While the US is growing, this is mostly due to immigration and the higher rate of immigrant reproduction. No nation is better poised than the US right now to go to the moon and to leave a permanent colony, but there is no political will to do this as a matter of state policy, and unless the government gets out of the way of private innovators (see what happens if you mint your own coins!) it is unlikely that a purely home-grown space industry will sprout up on native soil. Look at how the state and federal governments are obsessed over finding ways to tax and regulate the internet. On-line gambling has been outlawed. State governments are trying to tax on-line purchases that would not be taxable if they were mail-order purchases. A small committed cadre of laissez faire techies and the ignorance of our legislators on the way the internet works are the largest impediments to government interference in that sphere. If politicians can find a way to kill this goose to get its golden eggs, they will. Any private American space investment would seem likely to proceed through multinational corporations and off-shore entities.
China, however, has the advantages of a booming economy and a nationalist government not unwilling to undertake huge public works. No longer a communist nation except in name, With its aggressive policy of military growth (about 10% a year for the last decade with no slowdown in sight) and its willingness to subvert the property rights of the individual in favor of large business interests with strong government ties (i.e., owned by party apparatchiks) the People's Republic resembles Nazi Germany before the Anschluss much more than Cuba or North Korea. So long as China does not regress into chaos, it is likely to expand in a way similar to the post-Civil War US. Whether it remains a stable authoritarian state or evolves toward political liberalism, it seems unlikely that cultural nationalism there is on the wane.
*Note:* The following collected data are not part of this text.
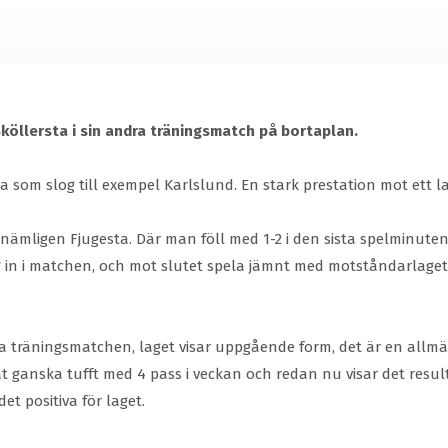
köllersta i sin andra träningsmatch på bortaplan.
 som slog till exempel Karlslund. En stark prestation mot ett la
nämligen Fjugesta. Där man föll med 1-2 i den sista spelminute
 in i matchen, och mot slutet spela jämnt med motståndarlaget
ta träningsmatchen, laget visar uppgående form, det är en allmä
änat ganska tufft med 4 pass i veckan och redan nu visar det resul
t positiva för laget.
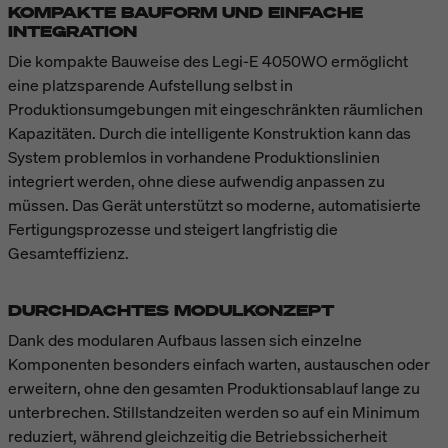
KOMPAKTE BAUFORM UND EINFACHE
INTEGRATION
Die kompakte Bauweise des Legi-E 4050WO ermöglicht
eine platzsparende Aufstellung selbst in
Produktionsumgebungen mit eingeschränkten räumlichen
Kapazitäten. Durch die intelligente Konstruktion kann das
System problemlos in vorhandene Produktionslinien
integriert werden, ohne diese aufwendig anpassen zu
müssen. Das Gerät unterstützt so moderne, automatisierte
Fertigungsprozesse und steigert langfristig die
Gesamteffizienz.
DURCHDACHTES MODULKONZEPT
Dank des modularen Aufbaus lassen sich einzelne
Komponenten besonders einfach warten, austauschen oder
erweitern, ohne den gesamten Produktionsablauf lange zu
unterbrechen. Stillstandzeiten werden so auf ein Minimum
reduziert, während gleichzeitig die Betriebssicherheit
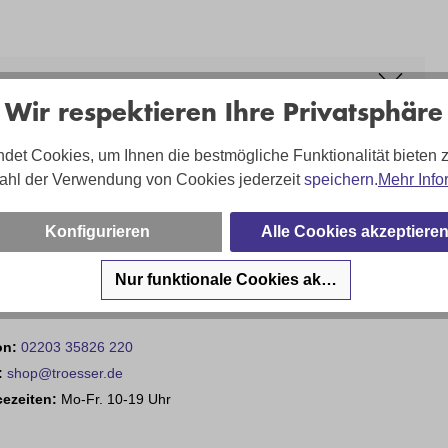
Wir respektieren Ihre Privatsphäre
det Cookies, um Ihnen die bestmögliche Funktionalität bieten 
ahl der Verwendung von Cookies jederzeit
speichern.
Mehr Info
Konfigurieren
Alle Cookies akzeptiere
Nur funktionale Cookies akzeptieren
tian Embgen - und sein Team sind für Sie da!
on:
02203 35826 220
:
shop@troesser.de
cezeiten:
Mo-Fr. 10-19 Uhr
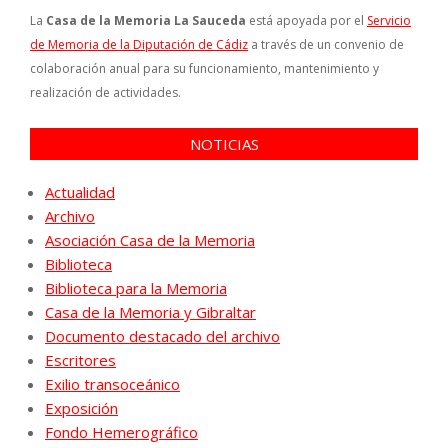
La
Casa de la Memoria La Sauceda
está apoyada por el
Servicio
de Memoria de la Diputación de Cádiz
a través de un convenio de
colaboración anual para su funcionamiento, mantenimiento y
realización de actividades.
NOTICIAS
Actualidad
Archivo
Asociación Casa de la Memoria
Biblioteca
Biblioteca para la Memoria
Casa de la Memoria y Gibraltar
Documento destacado del archivo
Escritores
Exilio transoceánico
Exposición
Fondo Hemerográfico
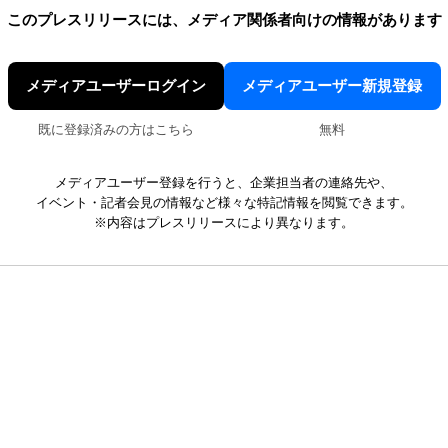
このプレスリリースには、
メディア関係者向けの情報があります
メディアユーザーログイン
メディアユーザー新規登録
既に登録済みの方はこちら
無料
メディアユーザー登録を行うと、企業担当者の連絡先や、
イベント・記者会見の情報など様々な特記情報を閲覧できます。
※内容はプレスリリースにより異なります。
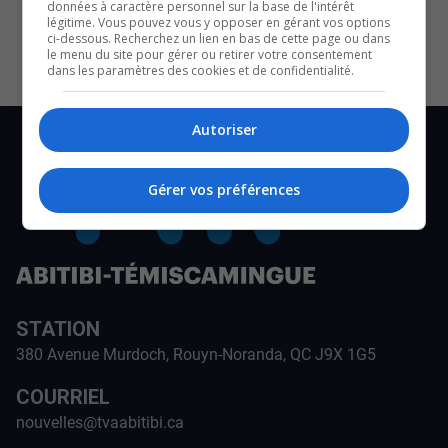
données à caractère personnel sur la base de l'intérêt
CULTURE ET NOTRE ÉCONOMIE
légitime. Vous pouvez vous y opposer en gérant vos options
ci-dessous. Recherchez un lien en bas de cette page ou dans
le menu du site pour gérer ou retirer votre consentement
dans les paramètres des cookies et de confidentialité.
Autoriser
Gérer vos préférences
STATION
380 Avenue Murdoch, Rouyn-Noranda, QC J9X 1G5
COURRIEL
nouvelles@tvaabitibi.ca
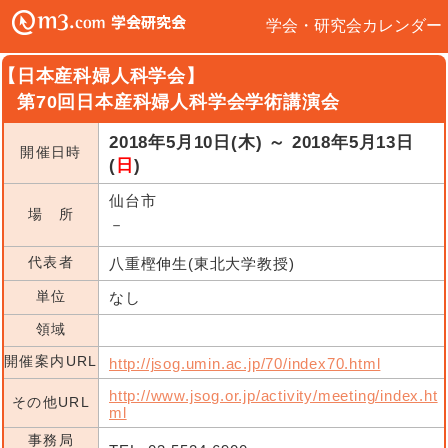
学会・研究会カレンダー
【日本産科婦人科学会】
第70回日本産科婦人科学会学術講演会
2018年5月10日(木) ～ 2018年5月13日
開催日時
(
日
)
仙台市
場 所
－
代表者
八重樫伸生(東北大学教授)
単位
なし
領域
開催案内URL
http://jsog.umin.ac.jp/70/index70.html
http://www.jsog.or.jp/activity/meeting/index.ht
その他URL
ml
事務局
How many thousands of children have already been named Olympics?
Chinese colonization of the moon is no forgone conclusion. The political situation in that nation could change radically. If China goes to war, it may divert resources away from space expansion. But its current public policy is one of grand nationalistic public works, from the three-gorges damn project to the seizure of private property to build Olympic venues, to its intention to send a man to the Moon. As China tests anti-satellite technology the West cannot deploy an anti-missile defense system in Europe without jostling for patronage with our allies and continuos apologies to the domestic left and to the reactionary Russian dictatorship. China seems unlikely to apologize to anyone for anything any time soon.